Although Boris’s Withdrawal Agreement ensures Britain continues to pay into the EU budget until the transition period ends in December, this will be a central issue that Brussels must resolve if they hope to maintain their current spending patterns.
It is unclear which nation will fill the black hole in the EU budget that Brexit will create in the long-term. The money is unlikely to come from Mediterranean countries such as Italy, whose debt to GDP levels are likely to rise to 135 percent this year from its 2018 level of 132 percent.
Germany ended 2019 with a record-breaking budget surplus of €13.5 billion. But the German Government has failed to specify whether it is willing to plug the EU’s spending gap that will emerge post-Brexit. Instead, German politicians want to spend €500 million on their country’s defences and spend the rest of it on significant investments planned for its next budget.
But the most pressing issue for Brussels is: what type of trade deal will they offer the UK? According to the Sunday Telegraph, Boris Johnson is infuriated with the EU at their attempts to frustrate a free trade agreement. As a result, the British Government is no longer committed to a Canada-style pact, in what would be a major hardening in the Government’s Brexit strategy.
Downing Street negotiators intend to pursue a much ‘looser’ trade agreement while simultaneously signing deals that make up 13 percent of the world’s GDP.
The British Government is also refusing to force this country to align with EU rules after Brexit. Chancellor Sajid Javid urged businesses to adjust to the reality of leaving the EU, despite warnings from firms that there will be significant costs and disruption to British trade should Britain fail to to reach a trade deal by December.
There are two outcomes that could emerge from the UK’s trade negotiations with Brussels: they refuse to provide Britain with a free trade deal and this country leaves on WTO terms, or the EU budges at the last minute like they did when negotiating the Withdrawal Agreement last year.

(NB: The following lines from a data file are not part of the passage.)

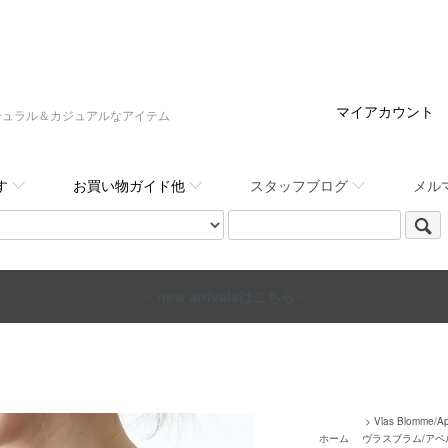
マイアカウント
:,など大人ナチュラル＆カジュアルなアイテム
す
お買い物ガイド他
スタッフブログ
メル
～ new arrivalsはこちら～
>
Vlas Blomme/A
ホーム
ヴラスブラム/アペ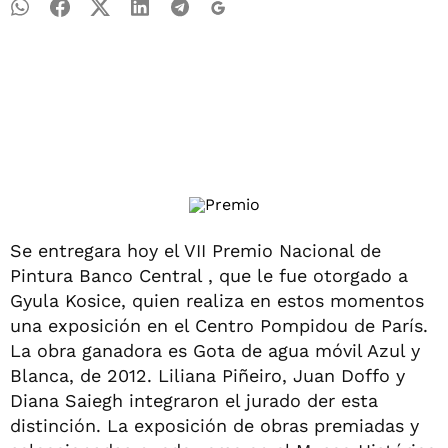
Se entregara hoy el VII Premio Nacional de
Pintura Banco Central , que le fue otorgado a
Gyula Kosice, quien realiza en estos momentos
una exposición en el Centro Pompidou de París.
La obra ganadora es Gota de agua móvil Azul y
Blanca, de 2012. Liliana Piñeiro, Juan Doffo y
Diana Saiegh integraron el jurado der esta
distinción. La exposición de obras premiadas y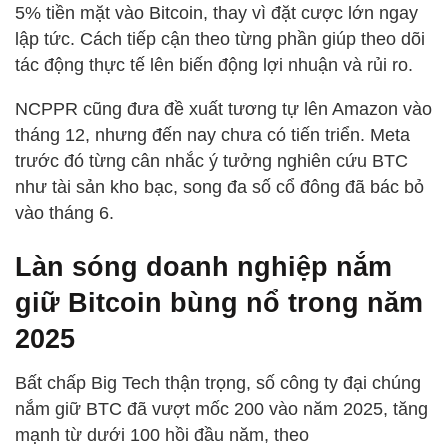
5% tiền mặt vào Bitcoin, thay vì đặt cược lớn ngay
lập tức. Cách tiếp cận theo từng phần giúp theo dõi
tác động thực tế lên biến động lợi nhuận và rủi ro.
NCPPR cũng đưa đề xuất tương tự lên Amazon vào
tháng 12, nhưng đến nay chưa có tiến triển. Meta
trước đó từng cân nhắc ý tưởng nghiên cứu BTC
như tài sản kho bạc, song đa số cổ đông đã bác bỏ
vào tháng 6.
Làn sóng doanh nghiệp nắm
giữ Bitcoin bùng nổ trong năm
2025
Bất chấp Big Tech thận trọng, số công ty đại chúng
nắm giữ BTC đã vượt mốc 200 vào năm 2025, tăng
mạnh từ dưới 100 hồi đầu năm, theo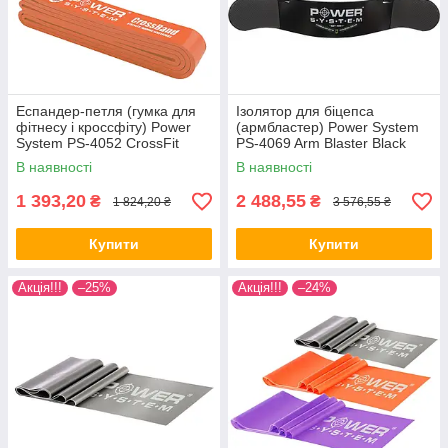
Еспандер-петля (гумка для
Ізолятор для біцепса
фітнесу і кроссфіту) Power
(армбластер) Power System
System PS-4052 CrossFit
PS-4069 Arm Blaster Black
Level 2 Orange (опір 10-35 кг)
В наявності
В наявності
1 393,20
2 488,55
₴
₴
1 824,20 ₴
3 576,55 ₴
Купити
Купити
Акція!!!
–25%
Акція!!!
–24%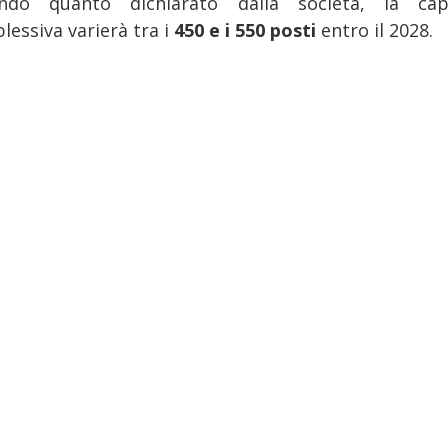
ndo quanto dichiarato dalla società, la cap
lessiva varierà tra i
450 e i 550 posti
entro il 2028.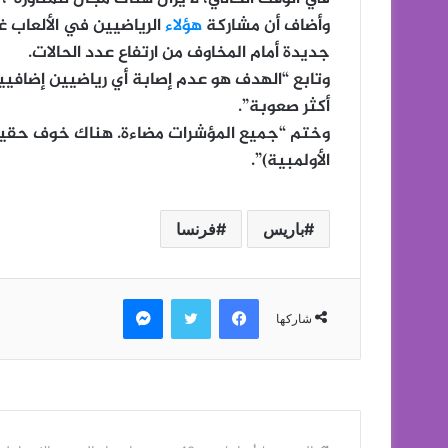
وأضاف أن مشاركة
هؤلاء
الرياضيين في الألعاب غي
جديدة أمام المخاوف من ارتفاع عدد الحالات.
وتابع “الهدف هو عدم إصابة أي رياضيين إضافيي
أكثر صعوبة”.
وختم “جميع المؤشرات مضاءة. هناك خوف حقيقي
الأولمبية)”.
باريس
فرنسا
فيسبوك
تويتر
ماسنجر
شاركها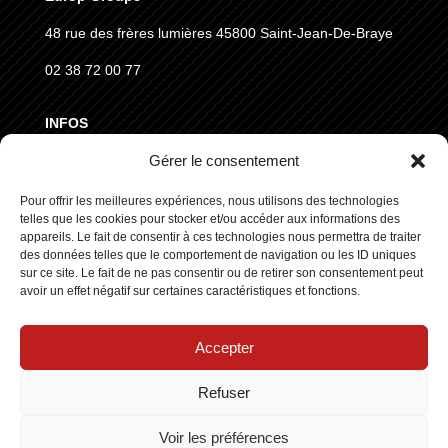
48 rue des frères lumières
45800 Saint-Jean-De-Braye
02 38 72 00 77
INFOS
Gérer le consentement
MENTIONS LÉGALES
CGVD
Pour offrir les meilleures expériences, nous utilisons des technologies
telles que les cookies pour stocker et/ou accéder aux informations des
RGPD
appareils. Le fait de consentir à ces technologies nous permettra de traiter
des données telles que le comportement de navigation ou les ID uniques
sur ce site. Le fait de ne pas consentir ou de retirer son consentement peut
SUIVEZ NOUS
avoir un effet négatif sur certaines caractéristiques et fonctions.
Accepter
Refuser
Copyright © 2025 ┃ Tous droits réservés
Stars Europe
┃
Voir les préférences
Made by :
Standesign.fr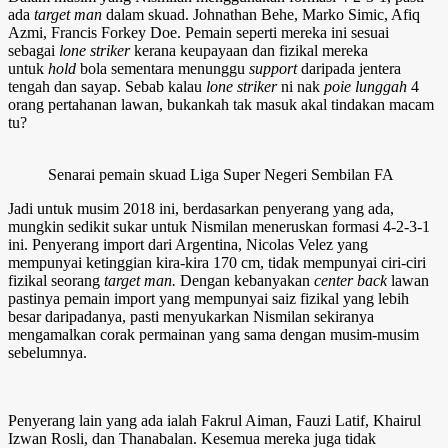
ada
target man
dalam skuad. Johnathan Behe, Marko Simic, Afiq
Azmi, Francis Forkey Doe. Pemain seperti mereka ini sesuai
sebagai
lone striker
kerana keupayaan dan fizikal mereka
untuk
hold
bola sementara menunggu
support
daripada jentera
tengah dan sayap. Sebab kalau
lone striker
ni nak
poie lunggah
4
orang pertahanan lawan, bukankah tak masuk akal tindakan macam
tu?
Senarai pemain skuad Liga Super Negeri Sembilan FA
Jadi untuk musim 2018 ini, berdasarkan penyerang yang ada,
mungkin sedikit sukar untuk Nismilan meneruskan formasi 4-2-3-1
ini. Penyerang import dari Argentina, Nicolas Velez yang
mempunyai ketinggian kira-kira 170 cm, tidak mempunyai ciri-ciri
fizikal seorang
target man.
Dengan kebanyakan
center back
lawan
pastinya pemain import yang mempunyai saiz fizikal yang lebih
besar daripadanya, pasti menyukarkan Nismilan sekiranya
mengamalkan corak permainan yang sama dengan musim-musim
sebelumnya.
Penyerang lain yang ada ialah Fakrul Aiman, Fauzi Latif, Khairul
Izwan Rosli, dan Thanabalan. Kesemua mereka juga tidak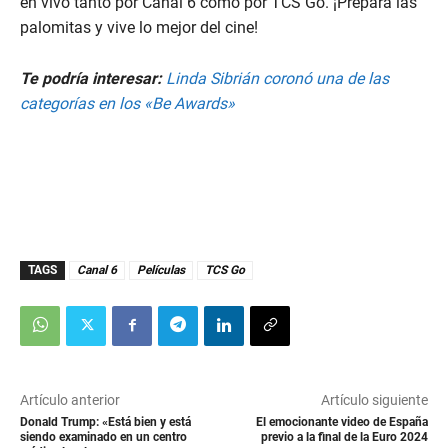
en vivo tanto por Canal 6 como por TCS Go. ¡Prepara las
palomitas y vive lo mejor del cine!
Te podría interesar:
Linda Sibrián coronó una de las
categorías en los «Be Awards»
TAGS
Canal 6
Películas
TCS Go
Artículo anterior
Artículo siguiente
Donald Trump: «Está bien y está
El emocionante video de España
siendo examinado en un centro
previo a la final de la Euro 2024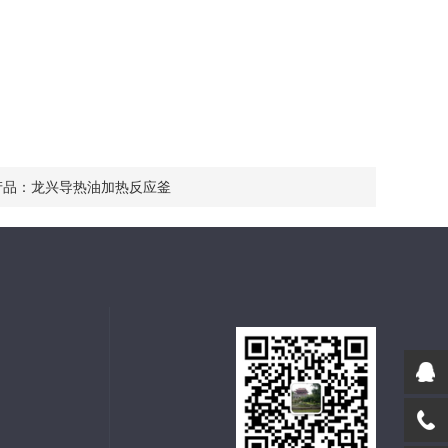
产品：
龙兴导热油加热反应釜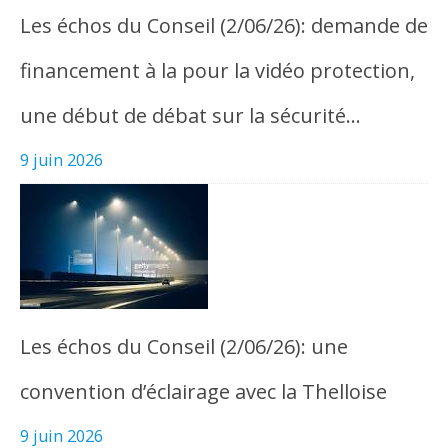
Les échos du Conseil (2/06/26): demande de
financement à la pour la vidéo protection,
une début de débat sur la sécurité…
9 juin 2026
Les échos du Conseil (2/06/26): une
convention d’éclairage avec la Thelloise
9 juin 2026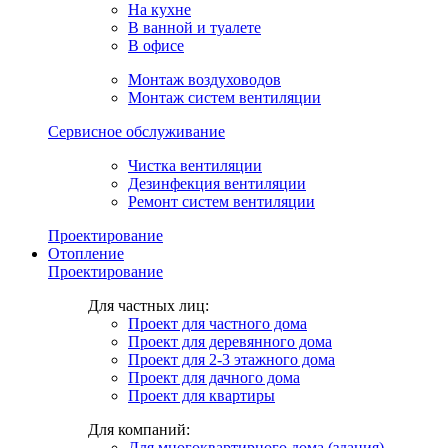
На кухне
В ванной и туалете
В офисе
Монтаж воздуховодов
Монтаж систем вентиляции
Сервисное обслуживание
Чистка вентиляции
Дезинфекция вентиляции
Ремонт систем вентиляции
Проектирование
Отопление
Проектирование
Для частных лиц:
Проект для частного дома
Проект для деревянного дома
Проект для 2-3 этажного дома
Проект для дачного дома
Проект для квартиры
Для компаний:
Для многоквартирного дома (здания)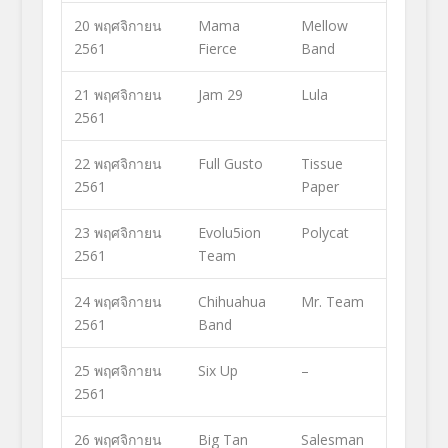
20 พฤศจิกายน
Mama
Mellow
2561
Fierce
Band
21 พฤศจิกายน
Jam 29
Lula
2561
22 พฤศจิกายน
Full Gusto
Tissue
2561
Paper
23 พฤศจิกายน
Evolu5ion
Polycat
2561
Team
24 พฤศจิกายน
Chihuahua
Mr. Team
2561
Band
25 พฤศจิกายน
Six Up
–
2561
26 พฤศจิกายน
Big Tan
Salesman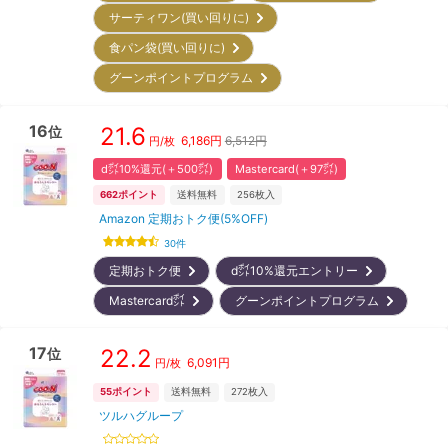
サーティワン(買い回りに)
食パン袋(買い回りに)
グーンポイントプログラム
16
21.6
位
6,186
円
6,512円
円/枚
d㌽10%還元(＋500㌽)
Mastercard(＋97㌽)
662
ポイント
送料無料
256
枚入
Amazon 定期おトク便(5%OFF)
30
件
定期おトク便
d㌽10%還元エントリー
Mastercard㌽
グーンポイントプログラム
17
22.2
位
6,091
円
円/枚
55
ポイント
送料無料
272
枚入
ツルハグループ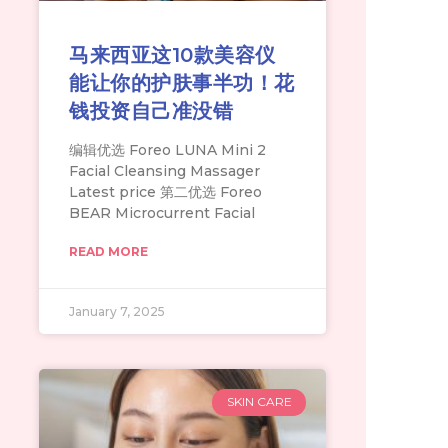
马来西亚这10款美容仪
能让你的护肤事半功！花
钱投资自己准没错
编辑优选 Foreo LUNA Mini 2
Facial Cleansing Massager
Latest price 第二优选 Foreo
BEAR Microcurrent Facial
READ MORE
January 7, 2025
SKIN CARE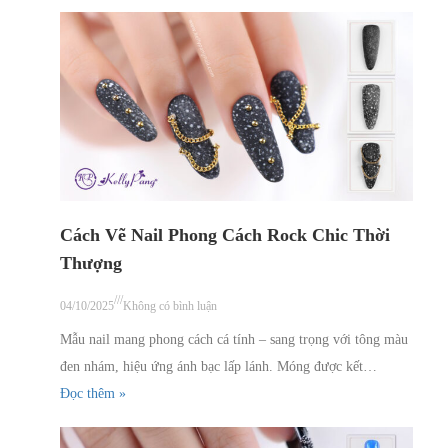
Cách Vẽ Nail Phong Cách Rock Chic Thời
Thượng
///
04/10/2025
Không có bình luận
Mẫu nail mang phong cách cá tính – sang trọng với tông màu
đen nhám, hiệu ứng ánh bạc lấp lánh. Móng được kết…
Đọc thêm »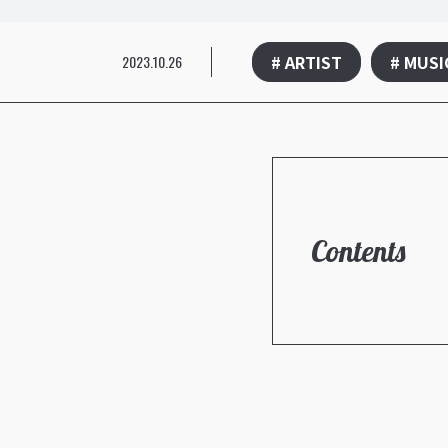
# ARTIST
# MUSI
2023.10.26
Contents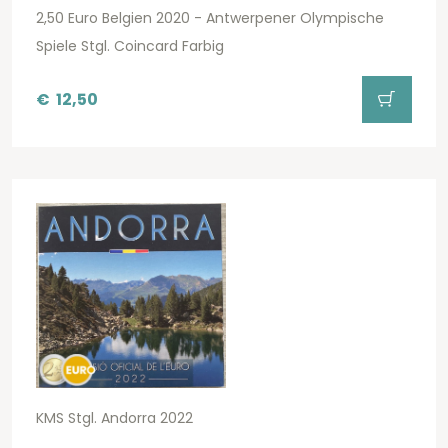
2,50 Euro Belgien 2020 - Antwerpener Olympische
Spiele Stgl. Coincard Farbig
€
12,50
KMS Stgl. Andorra 2022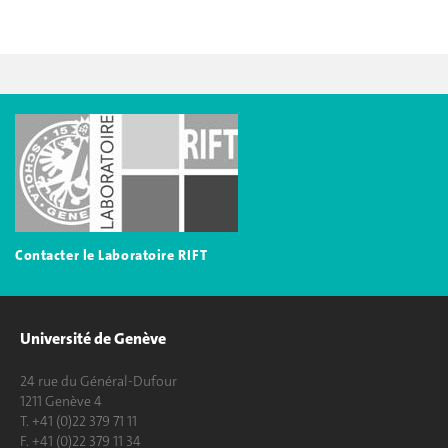
Contac
ter le Laboratoire RIFT
Université de Genève
24 rue du Général-Dufour
1211 Genève 4
T. +41 (0)22 379 71 11
F. +41 (0)22 379 11 34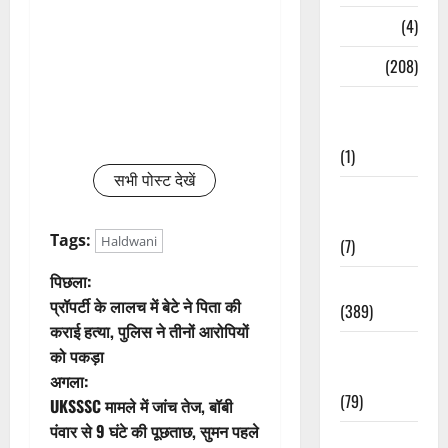
Naukri
(4)
News
(208)
Opinion /
Editorial
(1)
सभी पोस्ट देखें
Opinion &
Editorial
Tags:
Haldwani
(7)
पो
पिछला:
Politics
प्रॉपर्टी के लालच में बेटे ने पिता की
(389)
स्ट
कराई हत्या, पुलिस ने तीनों आरोपियों
Sarkari
को पकड़ा
ने
Naukri
अगला:
(79)
वि
UKSSSC मामले में जांच तेज, बॉबी
पंवार से 9 घंटे की पूछताछ, सुमन पहले
Spirituality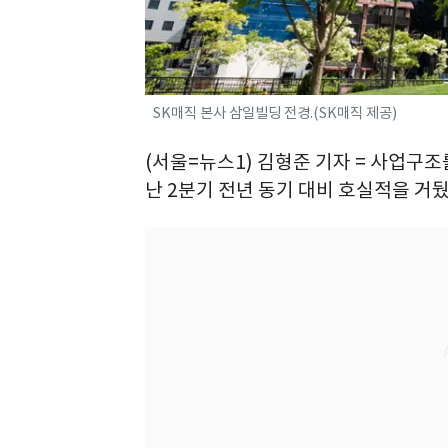
SK매직 본사 삼일빌딩 전경.(SK매직 제공)
(서울=뉴스1) 김형준 기자 = 사업구
난 2분기 전년 동기 대비 호실적을 거뒀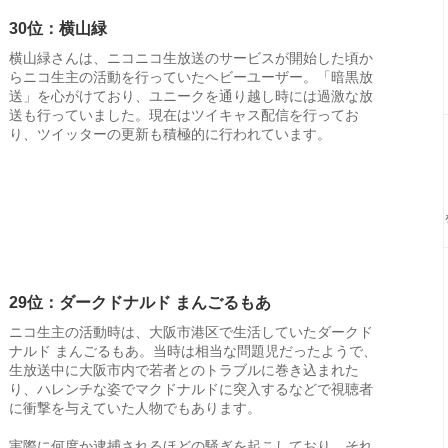
30位：横山緑
横山緑さんは、ニコニコ生放送のサービスが開始した頃か
らニコ生主の活動を行っていたヘビーユーザー。「暗黒放
送」を心がけており、ユニークを通り越し時には過激な放
送も行っていました。現在はツイキャス配信を行ってお
り、ツイッターの更新も積極的に行われています。
29位：ダークドナルド まんごるもあ
ニコ生主の活動時は、大阪市港区で生活していたダークド
ナルド まんごるもあ。当時は相当な問題児だったようで、
生放送中に大阪市内で若者とのトラブルに巻き込まれた
り、ハレンチな姿でマクドナルドに突入するなどで視聴者
に衝撃を与えていた人物でもあります。
実際に何度か逮捕されるほどの騒ぎを起こしており、それ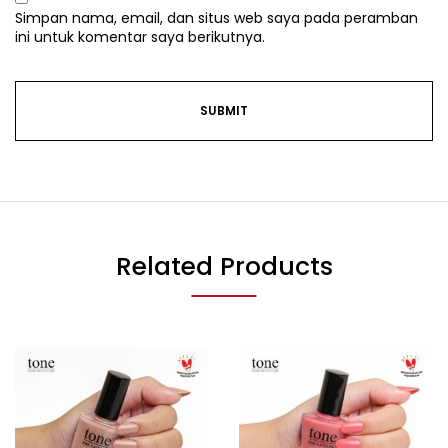
Simpan nama, email, dan situs web saya pada peramban
ini untuk komentar saya berikutnya.
Related Products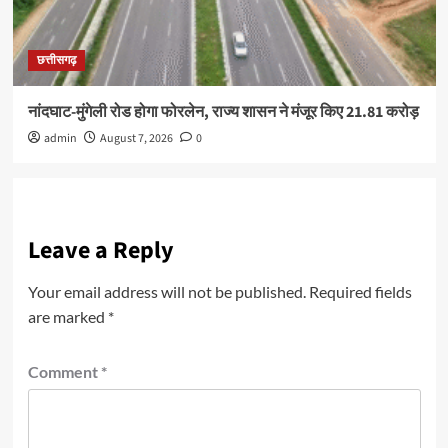
छत्तीसगढ़
नांदघाट-मुंगेली रोड होगा फोरलेन, राज्य शासन ने मंजूर किए 21.81 करोड़
admin
August 7, 2026
0
Leave a Reply
Your email address will not be published.
Required fields
are marked
*
Comment
*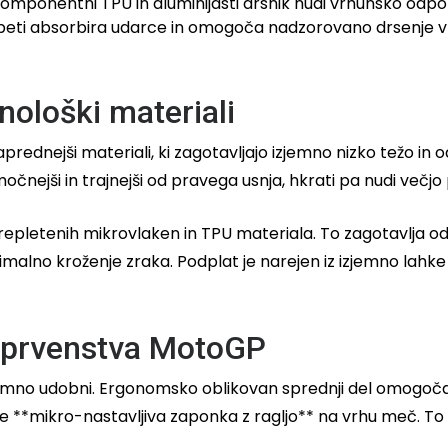
mponentni TPU in aluminijasti drsnik nudi vrhunsko odporn
peti absorbira udarce in omogoča nadzorovano drsenje v
nološki materiali
naprednejši materiali, ki zagotavljajo izjemno nizko težo in 
 močnejši in trajnejši od pravega usnja, hkrati pa nudi več
repletenih mikrovlaken in TPU materiala. To zagotavlja odl
imalno kroženje zraka. Podplat je narejen iz izjemno lahke
i prvenstva MotoGP
jemno udobni. Ergonomsko oblikovan sprednji del omogoča o
uje **mikro-nastavljiva zaponka z ragljo** na vrhu meč. T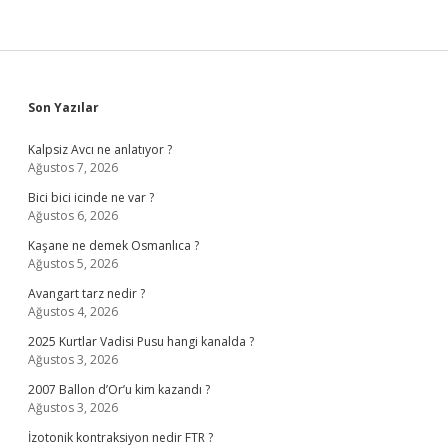
Sidebar
Son Yazılar
Kalpsiz Avcı ne anlatıyor ?
Ağustos 7, 2026
Bici bici icinde ne var ?
Ağustos 6, 2026
Kaşane ne demek Osmanlıca ?
Ağustos 5, 2026
Avangart tarz nedir ?
Ağustos 4, 2026
2025 Kurtlar Vadisi Pusu hangi kanalda ?
Ağustos 3, 2026
2007 Ballon d’Or’u kim kazandı ?
Ağustos 3, 2026
İzotonik kontraksiyon nedir FTR ?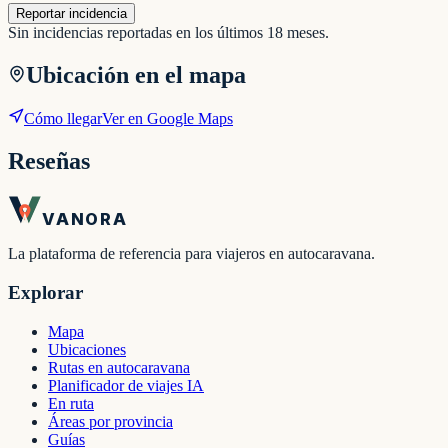
Reportar incidencia
Sin incidencias reportadas en los últimos 18 meses.
Ubicación en el mapa
Cómo llegar
Ver en Google Maps
Reseñas
VANORA
La plataforma de referencia para viajeros en autocaravana.
Explorar
Mapa
Ubicaciones
Rutas en autocaravana
Planificador de viajes IA
En ruta
Áreas por provincia
Guías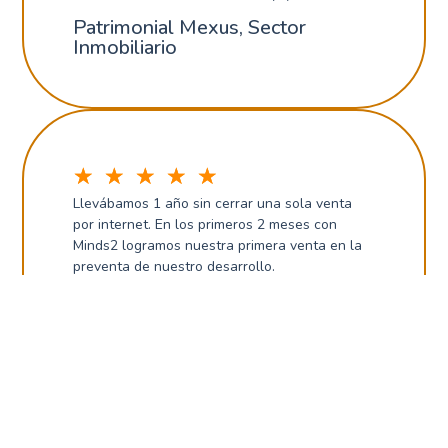
Patrimonial Mexus, Sector
Inmobiliario
☆
☆
☆
☆
☆
Llevábamos 1 año sin cerrar una sola venta
por internet. En los primeros 2 meses con
Minds2 logramos nuestra primera venta en la
preventa de nuestro desarrollo.
Aunna, Constructora
☆
☆
☆
☆
☆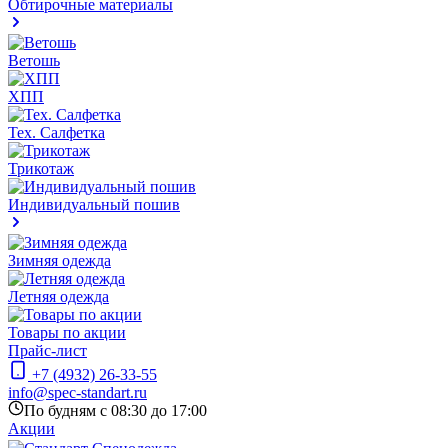
Обтирочные материалы
Ветошь
ХПП
Тех. Салфетка
Трикотаж
Индивидуальный пошив
Зимняя одежда
Летняя одежда
Товары по акции
Прайс-лист
+7 (4932) 26-33-55
info@spec-standart.ru
По будням с 08:30 до 17:00
Акции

But European politicians insist a no-deal Brexit should be avoided at all costs, so it is more likely they will capitulate to the British Government’s demands, especially now that the Tories have a majority.
Brexit is a lose-lose for the EU: whatever conclusion both sides reach in December, it will set a precedent for other nations to leave. But failure to reach a deal will result in the bloc suffering anyway. The BBC reported on a study produced by a Belgian university that discovered the EU would lose 1.2 million jobs in the event of a no-deal Brexit.
Britain’s departure also increases the prospect of EU integration. The UK has always been an awkward partner in its relationship with the bloc. The EU will now have to resolve other challenges like the Eurozone crisis and its ability to act as a unified actor.
It will also have to deal with the deteriorating economic problems countries like Italy face. Although it is currently ruled by a centre-left government willing to comply with the EU, Matteo Salvini won big in last year’s Umbria election. If he returns to power, Rome and Brussels are likely to engage in a future collision course. Regardless of who’s ruling the nation, the Italians are in trillions of debt and could default at any minute, sending shockwaves throughout the world.
There are many other problems Brussels faces now, but Brexit will remind the EU that it faces an existential crisis and it will be interesting to see which path they embark upon now.